Mortgage approvals slip at start of year

Mortgage activity softened in January with house purchase approvals and net borrowing both edging down despite a further fall in interest rates.

Latest figures from the Bank of England show net mortgage borrowing fell to £4.1bn in January, down from £4.5bn in December and below the previous six-month average of £4.5bn. Annual mortgage lending growth eased slightly to 3.3%, from 3.4%.
Net approvals for house purchases – a key forward indicator for market activity – declined to 60,000 in January from 61,000 in December.

This sits below the recent six-month average of around 64,100, suggesting a modest cooling in buyer momentum at the start of 2026.

MORTGAGE RATES

The effective interest rate on newly drawn mortgages fell to 4.09% in January from 4.15% in December. The rate on the outstanding stock of mortgages also edged down to 3.90%, from 3.92%.

Elsewhere, consumer borrowing remained steady. Net consumer credit borrowing rose to £1.8bn in January, in line with recent averages.
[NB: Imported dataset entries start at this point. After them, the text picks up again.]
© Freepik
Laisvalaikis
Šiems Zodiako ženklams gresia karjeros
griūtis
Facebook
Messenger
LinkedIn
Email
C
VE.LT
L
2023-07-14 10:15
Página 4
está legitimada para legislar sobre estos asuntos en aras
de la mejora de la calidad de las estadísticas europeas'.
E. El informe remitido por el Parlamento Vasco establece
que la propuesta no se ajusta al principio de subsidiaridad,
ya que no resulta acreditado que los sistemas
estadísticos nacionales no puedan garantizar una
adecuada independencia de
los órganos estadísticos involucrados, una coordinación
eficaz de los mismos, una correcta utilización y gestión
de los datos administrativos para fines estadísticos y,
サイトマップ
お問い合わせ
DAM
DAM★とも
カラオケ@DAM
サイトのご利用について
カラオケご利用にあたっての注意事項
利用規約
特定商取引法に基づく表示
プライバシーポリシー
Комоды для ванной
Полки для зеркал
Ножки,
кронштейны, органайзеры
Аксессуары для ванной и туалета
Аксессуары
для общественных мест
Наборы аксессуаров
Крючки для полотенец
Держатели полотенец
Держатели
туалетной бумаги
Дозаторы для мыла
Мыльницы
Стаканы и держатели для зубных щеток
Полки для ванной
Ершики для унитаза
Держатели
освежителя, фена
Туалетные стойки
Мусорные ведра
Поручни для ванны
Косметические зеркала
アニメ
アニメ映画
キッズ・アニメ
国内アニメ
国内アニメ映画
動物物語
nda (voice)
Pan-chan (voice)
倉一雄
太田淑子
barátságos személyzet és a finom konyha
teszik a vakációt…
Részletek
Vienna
Within that, credit card borrowing increased to £0.9bn, while other forms of borrowing such as car finance and personal loans were unchanged at £0.9bn.

PERIOD OF MODERATION
Nathan Emerson, Propertymark
Nathan Emerson, Propertymark

Nathan Emerson, CEO of Propertymark, says: “As we progress further into 2026, we are continuing to see movement across the housing market, though the latest figures suggest a period of moderation rather than acceleration.

“Encouragingly, Propertymark member agents are reporting a near 25% increase in the number of viewings per available property compared to twelve months ago, demonstrating that buyer interest is clearly present.
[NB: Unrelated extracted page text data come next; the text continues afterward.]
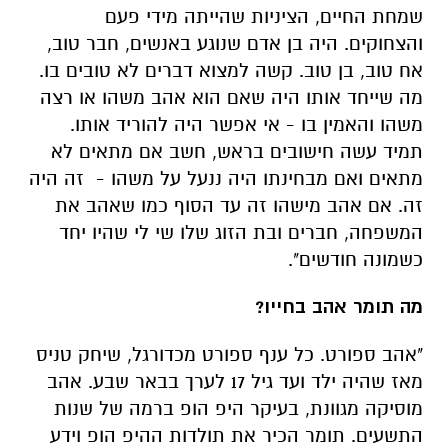
שמחת החיים, הציניות שהייתה מידי פעם
והצחוקים. היה בן אדם שנוגע באנשים, חבר טוב,
אח טוב, בן טוב. קשה למצוא דברים לא טובים בו.
מה שייחד אותו היה שאם הוא אהב משהו או רצה
משהו והאמין בו - אי אפשר היה להוריד אותו.
תמיד עשה חישובים בראש, חשב אם מתאים לא
מתאים ואם מבחינתו היה ננעל על משהו - זה היה
זה. אם אהב מישהו זה עד הסוף כמו שאהב את
המשפחה, חברים ובת הזוג שלו שי לי שהיו יחד
כשמונה חודשים".
מה תומר אהב בחייו?
"אהב ספורט. כל ענף ספורט מכדורגל, שיחק טניס
מאז שהיה ילד ועד גיל 17 לערך בבאר שבע. אהב
מוסיקה מגוונת, בעיקר היפ הופ ברמה של שנות
התשעים. תומר הכיר את תולדות ההיפ הופ וידע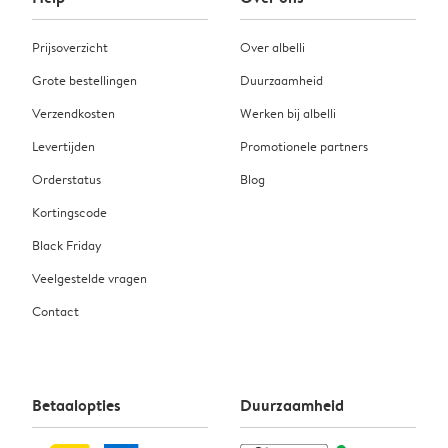
Prijsoverzicht
Over albelli
Grote bestellingen
Duurzaamheid
Verzendkosten
Werken bij albelli
Levertijden
Promotionele partners
Orderstatus
Blog
Kortingscode
Black Friday
Veelgestelde vragen
Contact
Betaalopties
Duurzaamheid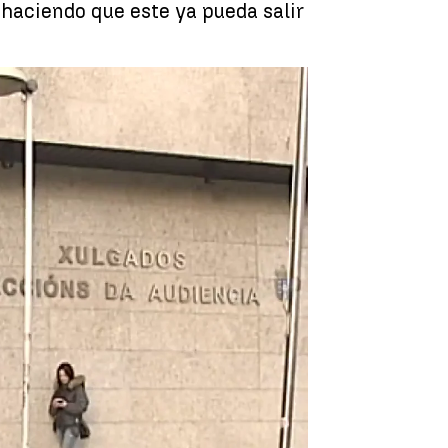
 haciendo que este ya pueda salir
sa de la ley del 'solo sí es sí' |
Antena 3 Noticias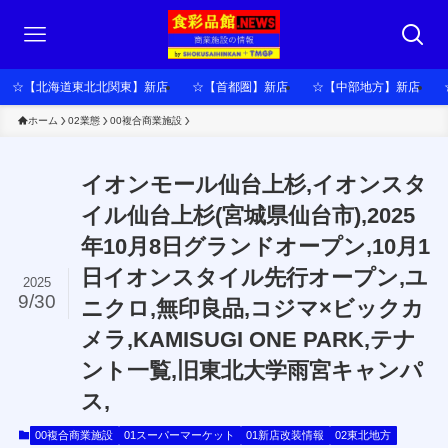
☆【北海道東北北関東】新店
☆【首都圏】新店
☆【中部地方】新店
ホーム
02業態
00複合商業施設
イオンモール仙台上杉,イオンスタ
イル仙台上杉(宮城県仙台市),2025
年10月8日グランドオープン,10月1
日イオンスタイル先行オープン,ユ
2025
9/30
ニクロ,無印良品,コジマ×ビックカ
メラ,KAMISUGI ONE PARK,テナ
ント一覧,旧東北大学雨宮キャンパ
ス,
00複合商業施設
01スーパーマーケット
01新店改装情報
02東北地方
“However, we are yet to see this heightened activity fully translate into completed transactions, reflecting an evident degree of caution among consumers.
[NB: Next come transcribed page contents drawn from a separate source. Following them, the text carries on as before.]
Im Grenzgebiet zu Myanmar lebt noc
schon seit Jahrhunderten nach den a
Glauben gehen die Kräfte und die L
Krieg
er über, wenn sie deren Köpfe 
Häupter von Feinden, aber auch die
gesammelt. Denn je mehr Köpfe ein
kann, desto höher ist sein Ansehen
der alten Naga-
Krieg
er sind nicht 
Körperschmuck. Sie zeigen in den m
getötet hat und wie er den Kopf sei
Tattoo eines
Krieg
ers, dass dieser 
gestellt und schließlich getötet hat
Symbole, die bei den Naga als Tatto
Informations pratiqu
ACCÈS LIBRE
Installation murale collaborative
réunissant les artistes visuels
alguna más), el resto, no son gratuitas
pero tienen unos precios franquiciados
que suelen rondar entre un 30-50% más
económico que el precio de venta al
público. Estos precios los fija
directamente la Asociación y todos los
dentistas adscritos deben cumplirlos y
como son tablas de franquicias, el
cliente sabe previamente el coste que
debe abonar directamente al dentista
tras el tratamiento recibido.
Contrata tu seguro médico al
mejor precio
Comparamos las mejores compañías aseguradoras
“Although affordability conditions have improved compared to a year ago, many buyers are still carefully assessing their financial position before committing.

“We anticipate confidence will strengthen gradually as stability around borrowing costs continues to filter through, but for now the market is adjusting at a steady and measured pace.”

COMPETITION WILL SUPPORT DEMAND
Richard Donnell, Zoopla
Richard Donnell, Zoopla

Richard Donnell, Executive Director at Zoopla says: “The latest mortgage approvals data align closely to the overall trends in the housing market with a sustained recovery in sales since 2023 now starting to plateau.

“Zoopla data shows 8% fewer buyers in the market than last year yet demand for mortgages is just 1% lower than a year ago.

“This is in line with the change in the number of housing sales being agreed which are just 2% down on last year with strong demand from first time buyers supported by the lowest mortgage rates for four years and less onerous assessments of mortgage affordability.

“We believe that strong competition in the mortgage market will continue to support home buyers demand in the coming months.”

CONFIDENCE BOOST
Jason Tebb, OnTheMarket
Jason Tebb, OnTheMarket

Jason Tebb, President of OnTheMarket, says: “Approvals for house purchases – an indicator of future borrowing – dipped again in January following December’s decline as the inactivity and uncertainty in the run-up to the Budget continued to make itself felt.

“Post-Budget clarity has since helped steady confidence and given buyers and sellers encouragement to press ahead with their plans.

“Last year’s rate reductions had a positive impact on activity, and further cuts this year should boost activity and transactions.

“The rate on newly-drawn mortgages continues to fall, which will help ease affordability challenges.”

BUYERS STILL NERVOUS
Jeremy Leaf
Jeremy Leaf

Jeremy Leaf, north London estate agent and a former RICS Residential Chairman, says: “Arguably the most interesting of all the monthly housing market reports, mortgage approvals provide a pointer as to activity over the next quarter at least.

“Clearly buyers are still nervous despite expectations that inflation and mortgage rates will continue along a downwards path.

“On the ground the amount of choice, particularly of flats, is encouraging more first-time buyers to transact.”

MIDDLE EAST UNCERTAINTY
Simon Gammon, Knight Frank Finance
Simon Gammon, Knight Frank Finance

Simon Gammon, Managing Partner, Knight Frank Finance, says: “Mortgage approvals fell in January, reflecting the economic uncertainty that lingered after the November Budget and weighed on borrower confidence.

“However, leading indicators published over the past month, including asking prices, suggest activity recovered into February as borrowing costs eased.

“The outlook for activity and rates appeared relatively benign only last week, but conflict in the Middle East has introduced fresh uncertainty.

“Any spike in oil prices could fuel global inflation or, at the very least, prompt central banks, including the Bank of England, to delay further rate cuts until the outlook becomes clearer.”